• If I subtract 2 StereoDepth frames from each other how to output in OpenCV

I created a NN that subtracts 2 depth frames:

class DiffImgs(nn.Module):

def forward(self, img1, img2):

if img1.shape != (1, 1, 960, 1632) or img2.shape != (1, 1, 960, 1632):

raise ValueError('Input images must have shape (1, 1, 960, 1632)')

return torch.sub(img1, img2)

I get the output as a vector<float> by using:

auto depth_diff_message = queues["depth_diff"]->get<dai::NNData>();

std::vector<float> depth_diff_data = depth_diff_message->getFirstLayerFp16()

  • The input of StereoDepth with subpixel to the model is UINT16

  • The model does the diff and outputs at Fp16

  • Because I subtracted it means the results can be negative or positive

  • getFirstLayerFp16 outputs a 1D vector of floats

  • In the depthai C++ repo it looks like there needs to be some conversion from NNData to get into a CV frame:
    https://github.com/luxonis/depthai-core/blob/main/examples/utility/utility.cpp
    cv::Mat fromPlanarFp16(const std::vector<float>& data, int w, int h, float mean, float scale){

    cv::Mat frame = cv::Mat(h, w, CV_8UC3);

    for(int i = 0; i < w*h; i++) {

    auto b = data.data()[i + w*h * 0] * scale + mean;

    frame.data[i*3+0] = (uint8_t)b;

    }

    for(int i = 0; i < w*h; i++) {

    auto g = data.data()[i + w*h * 1] * scale + mean;

    frame.data[i*3+1] = (uint8_t)g;

    }

    for(int i = 0; i < w*h; i++) {

    auto r = data.data()[i + w*h * 2] * scale + mean;

    frame.data[i*3+2] = (uint8_t)r;

    }

    return frame;

    }

What is the proper way to convert a diff'd StereoDepth frame from vector<float> into cv::Mat?

  • erik replied to this.

    erik

    I have updated the model to take in the conversion of a depth map from U8 to Fp16

    I can't figure out how to "get back" to the depth frame from the resulting NNData.

    1. If it is a vector of floats that I pull out of NNData that are fp16, does that mean I need to reduce it again to U8? How is the conversation made so I know how to undo it.

    1. If I set sub-pixel = true, the data type changes to UINT16, how would that change what I need to do?
    • erik replied to this.

      Hi AdamPolak ,

      1. I don't think that's possible - afaik NN can only output FP16.
      2. It's the same, you are expecting depth (INT16) anyways, not disparity (where it changes from INT8 to INT16 when subpixel is enabled).

        erik

        I am close, I am getting depth values that make sense in fp16 from the model.
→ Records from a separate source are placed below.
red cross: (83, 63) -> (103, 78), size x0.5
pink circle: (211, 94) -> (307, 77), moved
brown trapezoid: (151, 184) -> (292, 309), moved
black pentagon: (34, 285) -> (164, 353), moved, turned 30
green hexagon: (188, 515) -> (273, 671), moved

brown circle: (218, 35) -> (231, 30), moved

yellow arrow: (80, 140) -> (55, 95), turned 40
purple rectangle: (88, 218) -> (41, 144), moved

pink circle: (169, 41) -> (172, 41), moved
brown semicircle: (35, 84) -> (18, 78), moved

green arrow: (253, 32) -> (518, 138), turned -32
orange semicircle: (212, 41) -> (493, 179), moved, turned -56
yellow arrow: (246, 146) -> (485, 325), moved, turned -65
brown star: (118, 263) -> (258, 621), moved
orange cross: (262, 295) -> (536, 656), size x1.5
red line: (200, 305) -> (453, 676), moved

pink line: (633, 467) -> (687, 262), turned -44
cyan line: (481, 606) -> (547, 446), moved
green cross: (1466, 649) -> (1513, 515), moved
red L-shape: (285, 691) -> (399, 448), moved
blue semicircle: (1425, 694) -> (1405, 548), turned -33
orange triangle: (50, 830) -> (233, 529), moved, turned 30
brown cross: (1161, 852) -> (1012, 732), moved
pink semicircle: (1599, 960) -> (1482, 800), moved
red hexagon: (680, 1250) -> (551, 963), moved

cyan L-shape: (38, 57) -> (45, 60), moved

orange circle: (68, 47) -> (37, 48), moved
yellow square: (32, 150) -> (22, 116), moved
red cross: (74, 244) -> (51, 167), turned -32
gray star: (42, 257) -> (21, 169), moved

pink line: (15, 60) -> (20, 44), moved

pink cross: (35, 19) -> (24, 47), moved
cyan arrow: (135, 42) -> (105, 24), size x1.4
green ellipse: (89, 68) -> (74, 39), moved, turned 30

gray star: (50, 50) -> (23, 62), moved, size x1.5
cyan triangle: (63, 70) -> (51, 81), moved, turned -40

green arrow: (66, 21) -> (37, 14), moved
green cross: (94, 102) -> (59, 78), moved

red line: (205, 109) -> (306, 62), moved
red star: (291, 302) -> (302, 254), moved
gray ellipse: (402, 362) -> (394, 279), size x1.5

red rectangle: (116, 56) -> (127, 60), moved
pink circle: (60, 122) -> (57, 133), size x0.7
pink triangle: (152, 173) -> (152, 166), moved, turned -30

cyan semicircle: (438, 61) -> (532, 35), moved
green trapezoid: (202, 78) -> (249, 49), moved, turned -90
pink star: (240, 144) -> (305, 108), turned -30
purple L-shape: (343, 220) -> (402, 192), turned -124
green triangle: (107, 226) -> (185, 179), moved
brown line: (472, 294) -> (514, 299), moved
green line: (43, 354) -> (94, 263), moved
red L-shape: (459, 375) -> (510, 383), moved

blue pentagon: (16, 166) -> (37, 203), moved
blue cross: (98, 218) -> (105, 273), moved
        The issue is I do not know how to convert those floats back into a cv::mat

        I tried adding the floats to a cv::Mat.data() just by going 1 by 1 but it seems to be encoded differently. How does the 1D vector of floats compare to a 2D 1 channel image? Should I be alternating every float or something for height/width?

        This seems to be my last step.

        • erik replied to this.

          AdamPolak please check how it's done on other demos:
          https://github.com/luxonis/depthai-experiments/blob/master/gen2-custom-models/concat.py#L58

          inNn = np.array(qNn.get().getData())
          frame = inNn.view(np.float16).reshape(shape).transpose(1, 2, 0).astype(np.uint8)
          cv2.imshow("Concat", frame)

            erik

            I have been staring at that example so hard I think I have it memorized lol.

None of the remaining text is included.